La strategia multi-fronte
Come detto, difficilmente Kim sferrerà un attacco diretto rivolto contro la Corea del Sud o gli Usa. Potrebbe farlo soltanto qualora la situazione tra Cina e Stati Uniti dovesse precipitare, e nel caso in cui Washington dovesse essere coinvolta con una guerra aperta con Pechino. In assenza di simili evenienze, la Corea del Nord attenderà con interesse le prossime elezioni presidenziali statunitensi, quando le urne, il prossimo novembre, potrebbero consegnare a Donald Trump le chiavi della Casa Bianca.

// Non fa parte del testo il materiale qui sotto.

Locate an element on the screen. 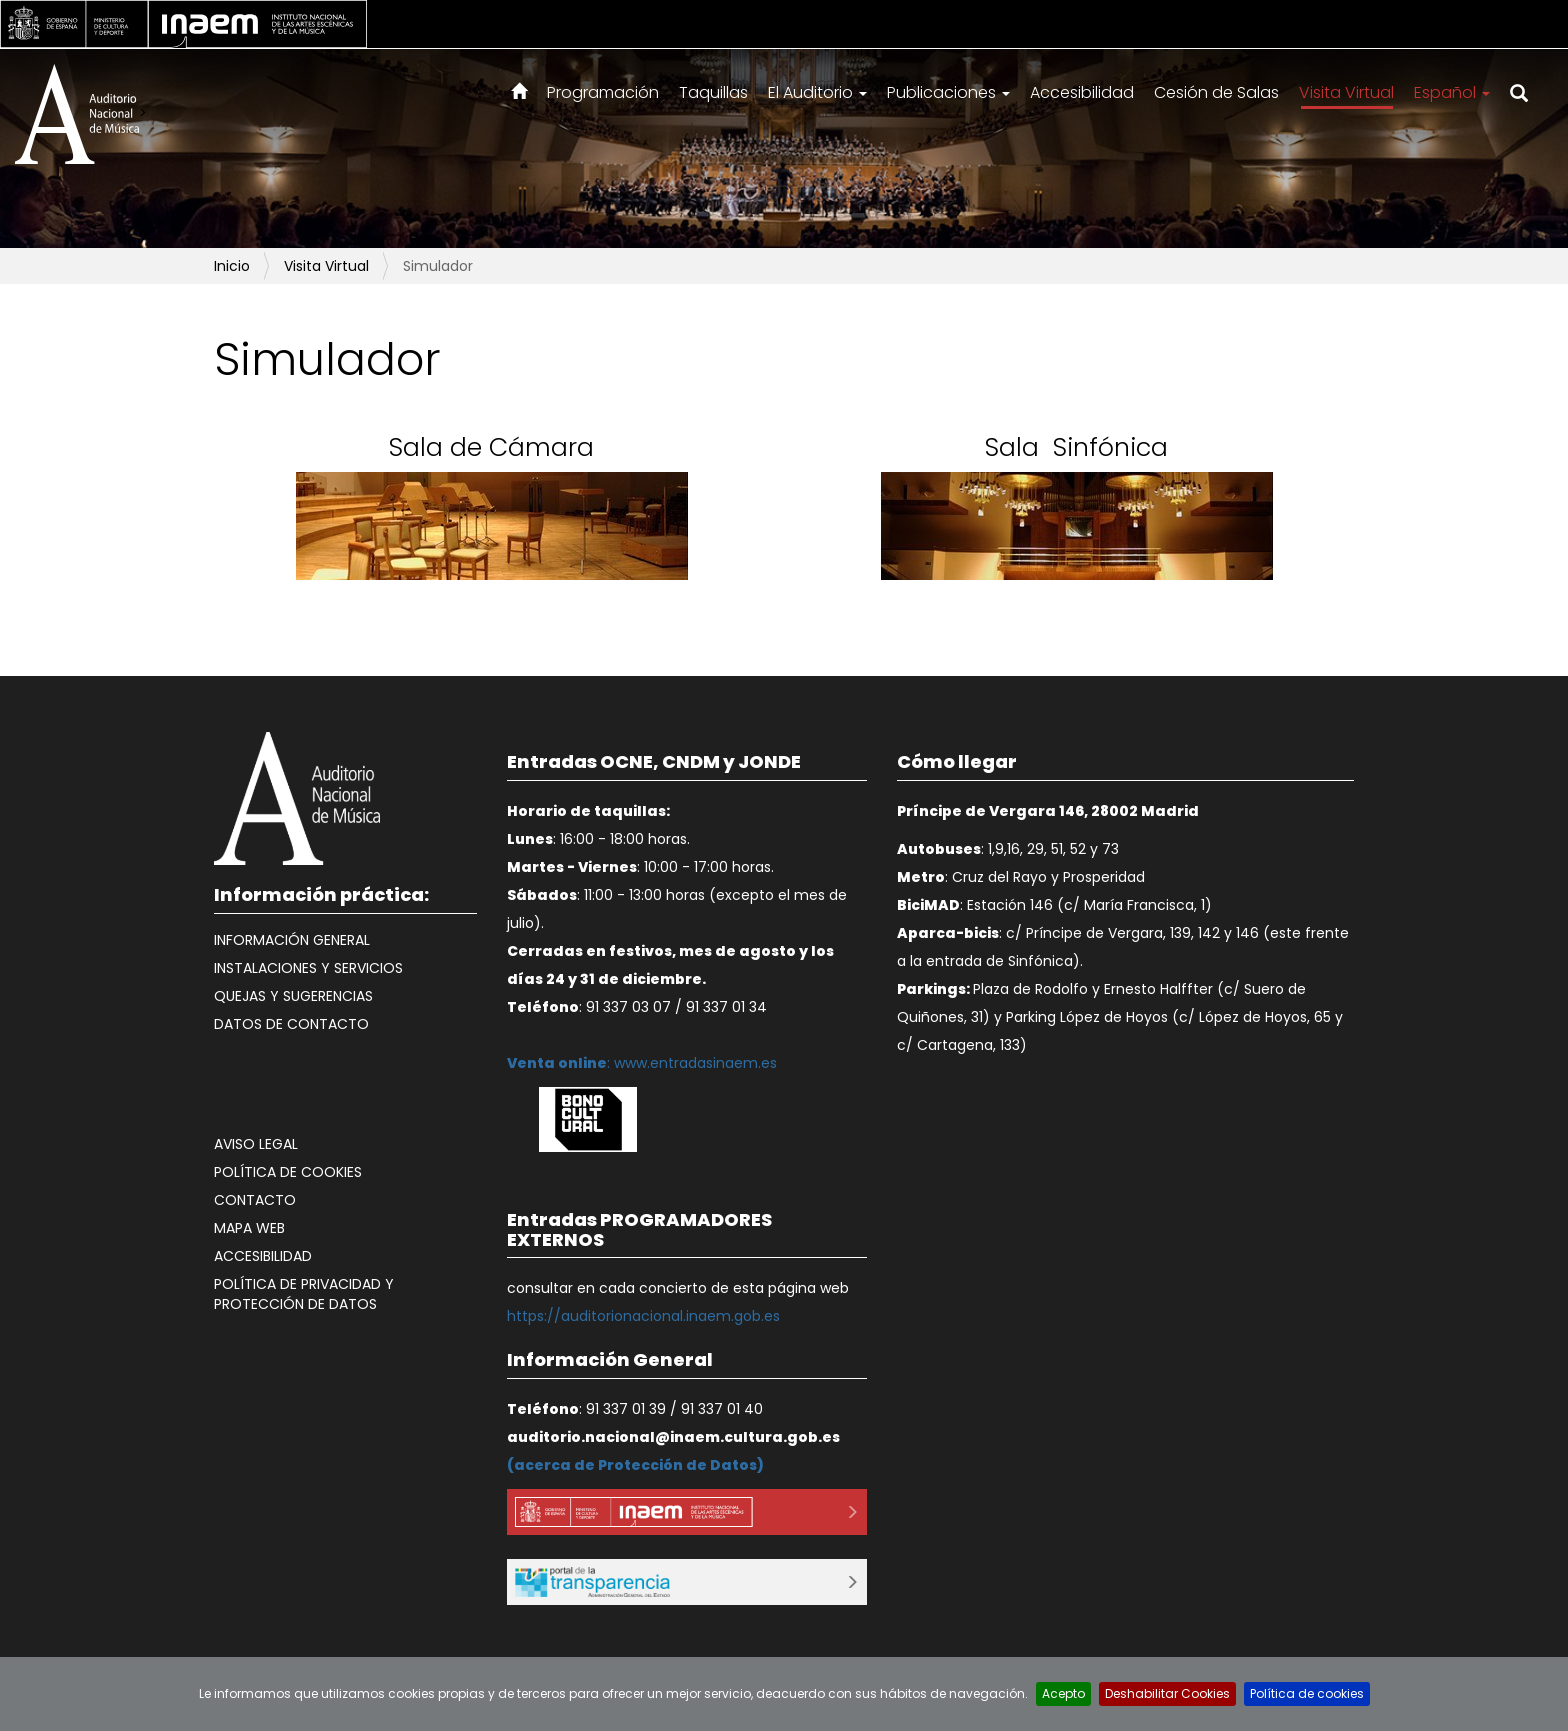 Image resolution: width=1568 pixels, height=1731 pixels. Acepto is located at coordinates (1063, 1693).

Con Trump, il suo vecchio “amico” (i due si sono incontrati tre volte quando The Donald era presidente degli Usa), Kim sarebbe pronto a riprendere i negoziati naufragati nel 2019. In attesa di un evento non certo né scontato, Pyongyang è scesa indirettamente in campo per fiaccare Washington alimentando il fuoco delle due principali crisi estere nelle quali è coinvolta l’amministrazione guidata da Joe Biden. Da un lato, infatti, il Nord avrebbe iniziato a spedire missili e armamenti alla Russia, che a sua volta li ha utilizzati per colpire l’Ucraina sostenuta dal blocco occidentale, Casa Bianca in primis; dall’altro pare che i nordcoreani abbiano inviato materiale militare anche ad Hamas, protagonista del conflitto contro Israele – altro partner Usa – che sta lentamente incendiando il Medio Oriente. La strategia multi-fronte del guastatore Kim potrebbe, nella migliore delle ipotesi, influenzare il corso degli eventi, favorendo la vittoria di Trump alle prossime elezioni e accelerando la ripresa di un complesso negoziato Usa-Nord Corea. Nella peggiore, invece, il Grande Leader si accontenterebbe di aver contribuito a sostenere i nemici di Washington. In attesa di guadagnare tempo e rafforzarsi in vista di un ipotetico scontro diretto. Al momento ancora lontano ma presto presumibilmente inevitabile.